Paul Seligson is a British-born English language teacher and writer on the teaching of English as a foreign language. He has been teaching English as a Foreign Language worldwide since 1978 and is well known for his lively, highly practical approach, materials, talks and teacher training. He now works freelance from his home in Brighton, and has evolved into a Latin America specialist.

==Education==
Seligson received his master's degree in Teaching English as a Foreign Language and is qualified as a CELTA (Certificate in Teaching English to Speakers of Other Languages) assessor and London Chamber of Commerce & Industry (LCCI) examiner.

==Career==
Seligson began his teaching career in 1978, with International House in Algeria. Next he worked for the British Council, in locations such as Egypt, Venezuela and Spain, working five year in Valencia as the assistant director of Studies.

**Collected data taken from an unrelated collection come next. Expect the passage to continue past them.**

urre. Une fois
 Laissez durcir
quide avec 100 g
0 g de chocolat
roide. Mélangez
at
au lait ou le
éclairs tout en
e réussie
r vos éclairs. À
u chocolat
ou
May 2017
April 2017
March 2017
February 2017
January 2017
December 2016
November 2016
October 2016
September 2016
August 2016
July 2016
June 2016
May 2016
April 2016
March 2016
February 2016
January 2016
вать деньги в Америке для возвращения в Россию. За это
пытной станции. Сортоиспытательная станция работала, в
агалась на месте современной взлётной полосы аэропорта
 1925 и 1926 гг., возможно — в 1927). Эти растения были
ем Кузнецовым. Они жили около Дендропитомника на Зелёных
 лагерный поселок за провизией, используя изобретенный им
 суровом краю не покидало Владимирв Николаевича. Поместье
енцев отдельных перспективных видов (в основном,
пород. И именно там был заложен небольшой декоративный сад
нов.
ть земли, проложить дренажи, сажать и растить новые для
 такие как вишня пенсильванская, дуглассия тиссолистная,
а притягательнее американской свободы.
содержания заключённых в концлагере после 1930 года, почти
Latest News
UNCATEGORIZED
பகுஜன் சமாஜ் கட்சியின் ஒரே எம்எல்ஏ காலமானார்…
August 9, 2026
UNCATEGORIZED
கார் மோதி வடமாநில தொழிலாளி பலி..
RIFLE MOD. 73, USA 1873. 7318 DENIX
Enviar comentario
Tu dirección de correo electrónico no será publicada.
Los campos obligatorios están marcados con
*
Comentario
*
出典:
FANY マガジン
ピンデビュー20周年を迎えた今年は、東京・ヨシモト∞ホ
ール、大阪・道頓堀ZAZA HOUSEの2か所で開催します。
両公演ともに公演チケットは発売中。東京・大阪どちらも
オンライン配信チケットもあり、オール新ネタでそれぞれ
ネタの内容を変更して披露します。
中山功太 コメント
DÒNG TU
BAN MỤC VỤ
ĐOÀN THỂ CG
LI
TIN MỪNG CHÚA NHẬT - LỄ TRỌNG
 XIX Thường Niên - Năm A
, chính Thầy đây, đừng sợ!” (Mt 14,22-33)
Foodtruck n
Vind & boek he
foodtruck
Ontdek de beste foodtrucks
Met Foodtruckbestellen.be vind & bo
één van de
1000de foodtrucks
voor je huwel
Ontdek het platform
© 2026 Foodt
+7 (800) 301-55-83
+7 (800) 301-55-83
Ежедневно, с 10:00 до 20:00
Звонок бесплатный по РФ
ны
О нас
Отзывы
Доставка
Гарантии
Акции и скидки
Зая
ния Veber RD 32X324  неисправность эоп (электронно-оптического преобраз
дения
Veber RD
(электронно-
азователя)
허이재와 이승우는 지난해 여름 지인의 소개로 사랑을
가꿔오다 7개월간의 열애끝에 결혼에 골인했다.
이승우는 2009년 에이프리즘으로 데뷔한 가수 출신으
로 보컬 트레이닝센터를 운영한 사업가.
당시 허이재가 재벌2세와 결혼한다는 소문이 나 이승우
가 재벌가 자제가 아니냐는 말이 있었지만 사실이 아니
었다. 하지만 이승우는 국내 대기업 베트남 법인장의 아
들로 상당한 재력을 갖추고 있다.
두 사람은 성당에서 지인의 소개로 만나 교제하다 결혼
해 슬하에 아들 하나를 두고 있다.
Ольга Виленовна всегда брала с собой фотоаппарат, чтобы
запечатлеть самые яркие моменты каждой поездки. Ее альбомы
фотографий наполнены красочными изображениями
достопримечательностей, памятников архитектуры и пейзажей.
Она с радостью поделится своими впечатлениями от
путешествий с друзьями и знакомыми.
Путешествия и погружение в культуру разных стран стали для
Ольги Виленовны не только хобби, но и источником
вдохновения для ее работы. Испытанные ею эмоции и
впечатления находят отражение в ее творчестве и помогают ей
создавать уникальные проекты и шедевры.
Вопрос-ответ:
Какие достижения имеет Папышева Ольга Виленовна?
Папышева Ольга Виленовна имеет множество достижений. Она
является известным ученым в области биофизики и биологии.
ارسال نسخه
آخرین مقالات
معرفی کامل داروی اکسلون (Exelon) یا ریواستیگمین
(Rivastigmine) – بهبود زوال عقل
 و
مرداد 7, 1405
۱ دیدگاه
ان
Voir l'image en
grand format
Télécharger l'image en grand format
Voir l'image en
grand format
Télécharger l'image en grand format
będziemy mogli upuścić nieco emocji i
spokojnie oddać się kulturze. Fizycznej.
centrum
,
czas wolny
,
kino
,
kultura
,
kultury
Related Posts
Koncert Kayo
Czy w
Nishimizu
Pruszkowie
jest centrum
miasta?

He has also taught in Brazil, Argentina, Turkey and Mexico.

He began writing in the United States, where he spent a year, then moved back to the United Kingdom, teaching English to immigrants and refugees. He also set up his own language school in Brighton.

His work as a teacher trainer has included COTE (Certificate for Overseas Teachers of English), DOTE, CELTA, DELTA, FTBE (First Certificate for Teachers of Business English), graduate and post-graduate courses on four continents, as well as a stint from 2000 to 2001 with the Oxford University Press.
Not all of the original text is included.